Collected data
╭──

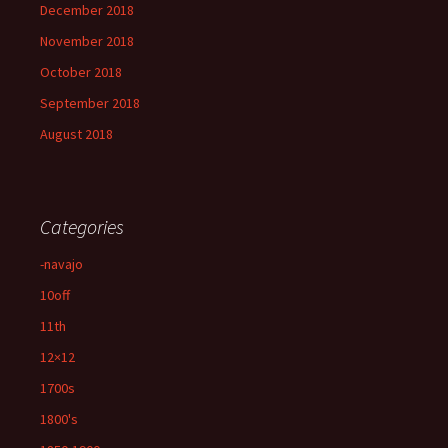
December 2018
November 2018
October 2018
September 2018
August 2018
Categories
-navajo
10off
11th
12×12
1700s
1800's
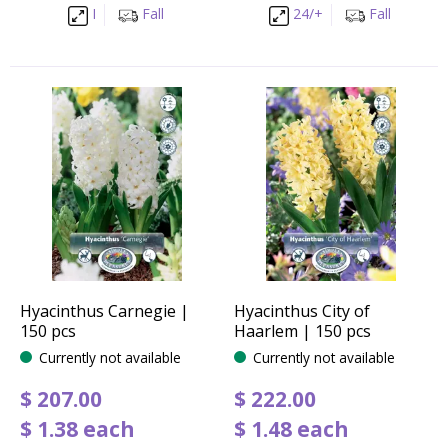
I
Fall
24/+
Fall
Hyacinthus Carnegie |
Hyacinthus City of
150 pcs
Haarlem | 150 pcs
Currently not available
Currently not available
$
207
.
00
$
222
.
00
$
1
.
38
each
$
1
.
48
each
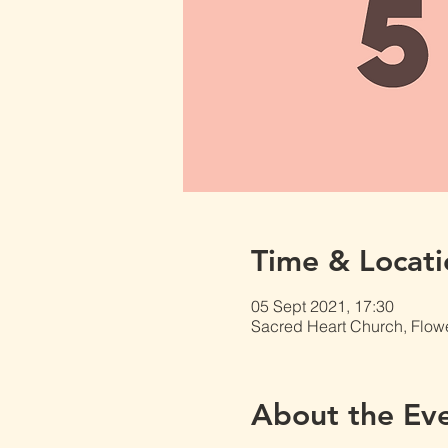
Time & Locati
05 Sept 2021, 17:30
Sacred Heart Church, Flow
About the Ev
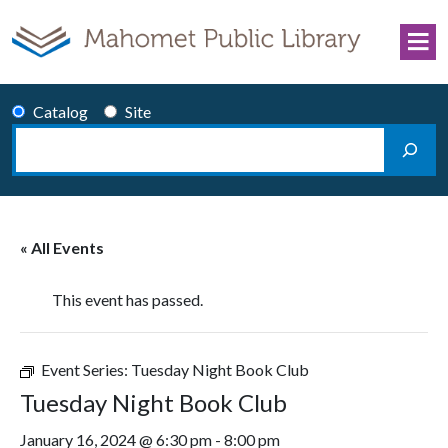
Skip to content
Catalog
Site
Search
Main Navigation
« All Events
This event has passed.
Event Series:
Tuesday Night Book Club
Tuesday Night Book Club
January 16, 2024 @ 6:30 pm
-
8:00 pm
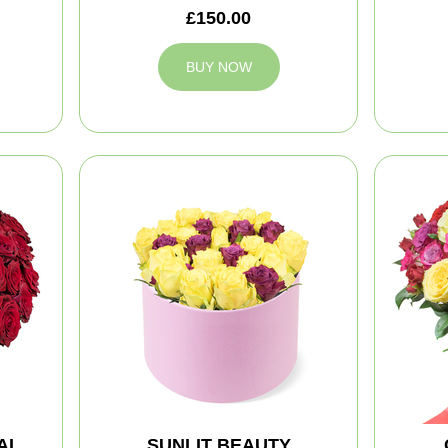
£150.00
BUY NOW
AL
SUNLIT BEAUTY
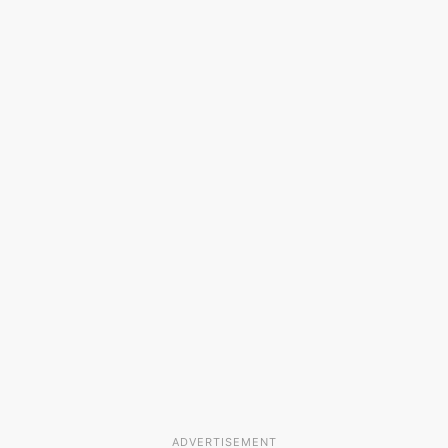
ADVERTISEMENT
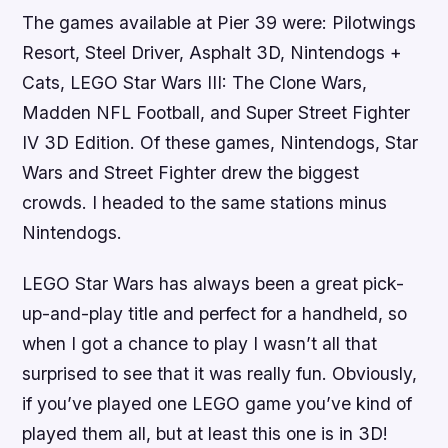
The games available at Pier 39 were:
Pilotwings
Resort, Steel Driver, Asphalt 3D, Nintendogs +
Cats, LEGO Star Wars III: The Clone Wars,
Madden NFL Football
, and
Super Street Fighter
IV 3D Edition
. Of these games,
Nintendogs,
Star
Wars
and
Street Fighter
drew the biggest
crowds. I headed to the same stations minus
Nintendogs
.
LEGO Star Wars
has always been a great pick-
up-and-play title and perfect for a handheld, so
when I got a chance to play I wasn’t all that
surprised to see that it was really fun. Obviously,
if you’ve played one
LEGO
game you’ve kind of
played them all, but at least this one is in 3D!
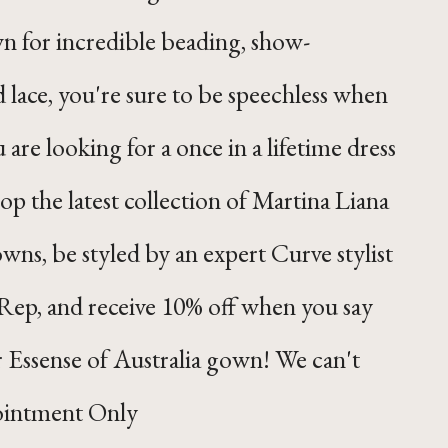
n for incredible beading, show-
d lace, you're sure to be speechless when
 are looking for a once in a lifetime dress
hop the latest collection of Martina Liana
wns, be styled by an expert Curve stylist
Rep, and receive 10% off when you say
r Essense of Australia gown! We can't
ointment Only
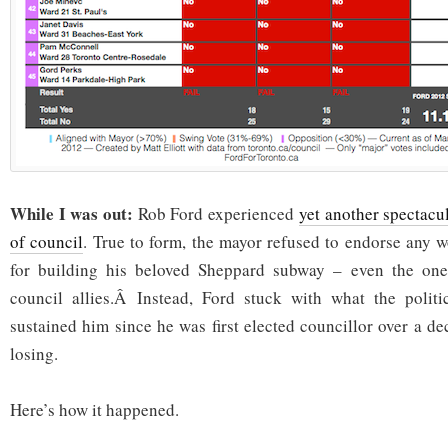
While I was out:
Rob Ford experienced
yet another spectacul
of council
. True to form, the mayor refused to endorse any 
for building his beloved Sheppard subway – even the one
council allies.Â Instead, Ford stuck with what the politic
sustained him since he was first elected councillor over a d
losing.
Here’s how it happened.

╰──

What to do
Which lines of the data include the string "Ford"? Find them and copy each one.

Result
Rob Ford experienced
council allies.Â Instead, Ford stuck with what the politic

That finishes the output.